Friday, August 28, 2009

Peace, Love and Happiness

Quite a change eh?

The last few months have brought a change in our relationship. We both started counseling (granted, I only went twice, but I feel okay with that) and he is continuing counseling. We enjoy each other's company now, we enjoy spending time together, we laugh. We quit fighting. The one thing I learned in therapy was that what we experienced with the addition of a child and the change in relationship - every relationship goes through it. It's not just us. It's just that not everyone talks about it. I took some comfort in that.

My husband is working out his issues. He says sometimes it's tough and he doesn't want to answer the questions he's asked, but it's also helping him put the past behind him and move to the future. I'm so proud of him for stepping up and doing what needed to be done to save us, him and our marriage.

I'm hopeful for our future and for us. I'm glad I never gave up on us. So hopefully with this entry - I'm done with this blog.

Tuesday, May 5, 2009

A letter to my husband (that won't be sent)

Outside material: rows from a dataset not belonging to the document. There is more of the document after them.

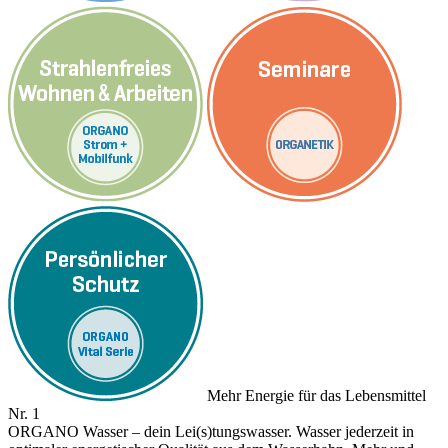
Mehr Energie für das Lebensmittel
Nr. 1
ORGANO Wasser – dein Lei(s)tungswasser. Wasser jederzeit in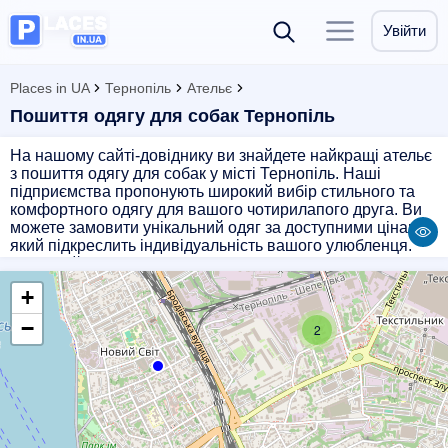
Увійти
Places in UA
Тернопіль
Ательє
Пошиття одягу для собак Тернопіль
На нашому сайті-довіднику ви знайдете найкращі ательє
з пошиття одягу для собак у місті Тернопіль. Наші
підприємства пропонують широкий вибір стильного та
комфортного одягу для вашого чотирилапого друга. Ви
можете замовити унікальний одяг за доступними цінами,
який підкреслить індивідуальність вашого улюбленця.
Наші майстри врахують всі ваші побажання та зроблять
все можливе, щоб ваш пес або собака виглядали
+
стильно та модно. Оберіть найкраще ательє для вашого
улюбленця на нашому сайті вже зараз!
−
2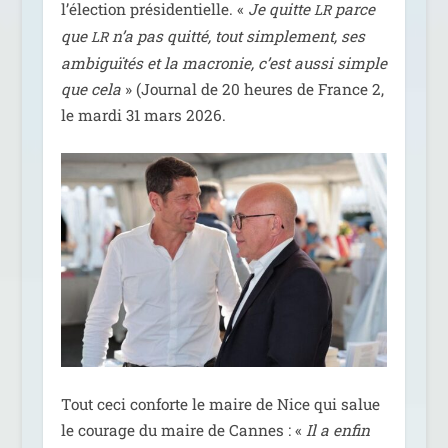
l’élection pré­si­den­tielle. «
Je quitte
parce
LR
que
n’a pas quit­té, tout sim­ple­ment, ses
LR
ambi­guï­tés et la macro­nie, c’est aus­si simple
que cela
» (Journal de 20 heures de France 2,
le mar­di 31 mars 2026.
Tout ceci conforte le maire de Nice qui salue
le cou­rage du maire de Cannes : «
Il a enfin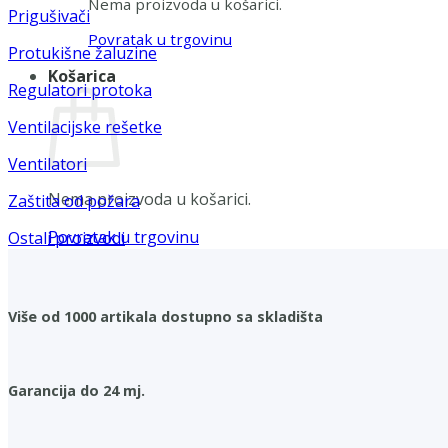
Nema proizvoda u košarici.
Prigušivači
Povratak u trgovinu
Protukišne žaluzine
Košarica
Regulatori protoka
Ventilacijske rešetke
Ventilatori
Nema proizvoda u košarici.
Zaštita od požara
Povratak u trgovinu
Ostali proizvodi
Više od 1000 artikala dostupno sa skladišta
Garancija do 24 mj.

I don’t know if writing a letter is silly or not. Sometimes I think it’s a better way to communicate so there can be no question about tone. I don’t know if it’s okay to tell you how the last few months have affected me. Is it fair? Do you even have the capacity to care right now? Do you even realize?

And before you even think it, I’m not blaming you for everything. At all. I know I haven’t handled everything in the right way. But I don’t know if you realize how you’ve been treating me.

I don’t know if you have any idea or not, but 70% of what you say to me is in a mean/cool tone. I don’t know if it’s intentional or not. The way you talk to me is wearing on me. Anytime I get upset or cry, you can’t deal with it and, probably without realizing it, get snotty, or tell me to get over it. You don’t seem to be able to handle any moods that I have, and so for the last 9 months
or so I’ve tried not to have any. Until recently I haven’t even cried in front of you. I’ve just pushed everything down, tip-toeing around you so I didn’t upset you, or make you sad.

Everyday when I get an e-mail from you it’s like nothing in our home life has happened. It’s like old Brooke and Alan and it makes me happy and hopeful. But when I get home from work everynight, it’s home Brooke and Alan who have to face the reality of what’s going on. I am atproud of the fact that we can keep things hidden from Connor, but I don’t know how much longer we can do that before he starts to pick up on it. I also know I shouldn't look forward to leaving the house more than I look forward to coming home.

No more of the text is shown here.